Last week I looked at the background to the latest consultation document on the taxation of relevant property. I shall start this week with a quick recap of what relevant property is.
In this series of articles I have used the term ‘trust’ because it is more widely recognisable than the term ‘settlement’, except in relation to ‘related settlements’. Subject to certain exceptions, most flexible-type trusts (discretionary or flexible interest in possession trusts with a power of appointment) created on or after 22 March 2006 are known as ‘relevant property trusts’. Inheritance tax is payable when property is transferred into a relevant property trust as well as when the relevant property trust reaches a 10-year anniversary.
Further IHT charges, known as exit charges, can also arise when property is transferred out of the trust in the interim period.
In broad terms, IHT is payable only at the outset (that is, on the transfer of property to a relevant property trust) if the amount transferred exceeds the settlor’s available nil-rate band at the time of the transfer. For a periodic charge to arise on a 10-year anniversary of the creation of the trust, the value of the trust fund at that time needs to exceed the nil-rate band available to the trustees.
As the exit charges are based on a proportion of the effective rate of tax that applied either at the outset (based on the value of the settled property immediately after the trust was created for exit charges in the first 10 years) or at the last 10-year anniversary (for exit charges after the first 10-year anniversary), it follows that an exit charge will usually arise only where there has been a tax charge at the relevant earlier point.
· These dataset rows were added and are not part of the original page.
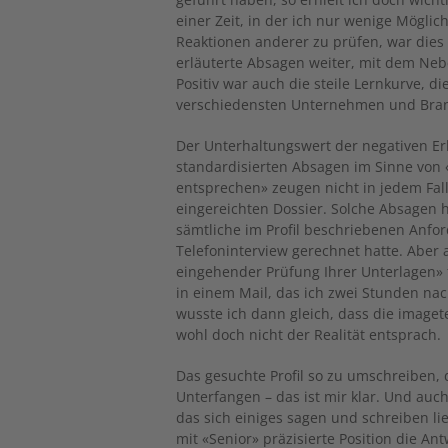
einer Zeit, in der ich nur wenige Mögl
Reaktionen anderer zu prüfen, war dies 
erläuterte Absagen weiter, mit dem Nebe
Positiv war auch die steile Lernkurve, 
verschiedensten Unternehmen und Bran
Der Unterhaltungswert der negativen Erl
standardisierten Absagen im Sinne von 
entsprechen» zeugen nicht in jedem Fal
eingereichten Dossier. Solche Absagen h
sämtliche im Profil beschriebenen Anfo
Telefoninterview gerechnet hatte. Aber
eingehender Prüfung Ihrer Unterlagen» 
in einem Mail, das ich zwei Stunden nac
wusste ich dann gleich, dass die image
wohl doch nicht der Realität entsprach.
Das gesuchte Profil so zu umschreiben, d
Unterfangen – das ist mir klar. Und auc
das sich einiges sagen und schreiben lie
mit «Senior» präzisierte Position die A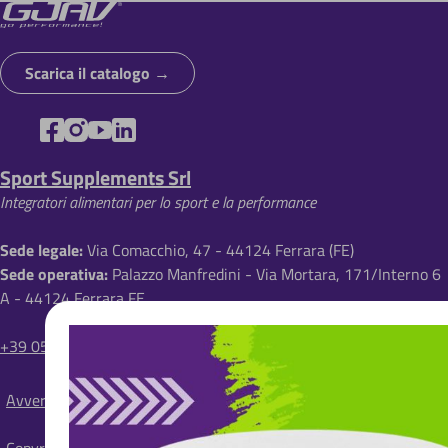
r
i
Scarica il catalogo
c
i
o
Sport Supplements Srl
l
Integratori alimentari per lo sport e la performance
e
d
Sede legale:
Via Comacchio, 47 - 44124 Ferrara (FE)
Sede operativa:
Palazzo Manfredini - Via Mortara, 171/Interno 6
i
A - 44124 Ferrara FE
p
a
+39 0532 1820747
n
Avvertenze
e
S
i
Copyright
A number of factors should be taken into account when calculating relevant property trust charges, including:
- The chargeable transfers made by the settlor within the seven years before the date of creation of the trust (which will affect the nil-rate band available to the trust).
- The value of the trust property immediately after the trust commenced.
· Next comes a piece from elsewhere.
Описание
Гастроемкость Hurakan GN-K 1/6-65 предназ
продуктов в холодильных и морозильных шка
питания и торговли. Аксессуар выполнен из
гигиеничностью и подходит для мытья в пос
- The value of any property added to the trust.
- The length of time for which each item of trust property has been comprised in the trust at the date of the charge (if less than 10 years).
- The value of property that has left the trust since the last 10-year charge.
- The prevailing rates of IHT at the date of the charge.
- The value of the property in the trust at the date of the charge.
- The amount of any reliefs available, such as agricultural or business property relief.
In some cases, it may be necessary to take account of the historical value of property in related settlements – settlements made on the same day as the settlement subject to the IHT charge – as well as the value of any other property in the settlement that is not chargeable to IHT.
For the layman, the calculation process is both time-consuming and difficult and, in many cases, the professional costs that are often incurred in determining the charge to tax are disproportionate to the amount of IHT due.
To address this, in July 2012 the Government published a consultation document with proposals for a simplified regime. These were expanded on in a follow-up document in May 2013.
The essence of the original proposals was that simplification should be achieved by:
- Ignoring the settlor’s previous seven-year cumulative total of lifetime chargeable transfers when determining the available nil-rate band for the purposes of calculating the hypothetical transfer on exit charges and 10-year anniversary charges.l
- Ignoring non-relevant property for the purposes of the calculation of periodic and exit charges.l
- Splitting the nil-rate band equally across the number of relevant property trusts, which the settlor made or which were in existence at any time during the previous 10 years from the time of the tax charge in question (regardless of whether they held property of any value).l
- Applying a simple rate of 6 per cent to the deemed chargeable transfer that exceeds the nil-rate band for the purposes of periodic and exit charges, rather than requiring lengthy calculations of an effective rate.
The proposal was for the new rules to apply to all trusts from the date when the new legislation was implemented. This would have included trusts created both before and after the effective date.
While simplification was generally welcome, representative bodies were united in expressing concerns in a number of key areas:
- Information gathering – splitting the nil-rate band between the trusts in the manner originally proposed would increase and complicate trustees’ administration and the need for historical records because trustees would have to keep abreast of all relevant occurrences (such as new trusts created, trusts wound up or distributions made) in every separate 10-year period for every trust.
- Existing trusts – the new rules would mean charges would be imposed retrospectively on (formerly unreportable or non-chargeable) arrangements put in place taking account of HMRC rules and settled legal principles. This was felt to be unfair.
- Division of the nil-rate band – simple division of the nil-rate band would mean that a proportion of it would be wasted on small trusts (such as pilot trusts or trusts of protection policies under which there would be no likelihood of a charge arising) at the expense of a higher charge on larger trusts.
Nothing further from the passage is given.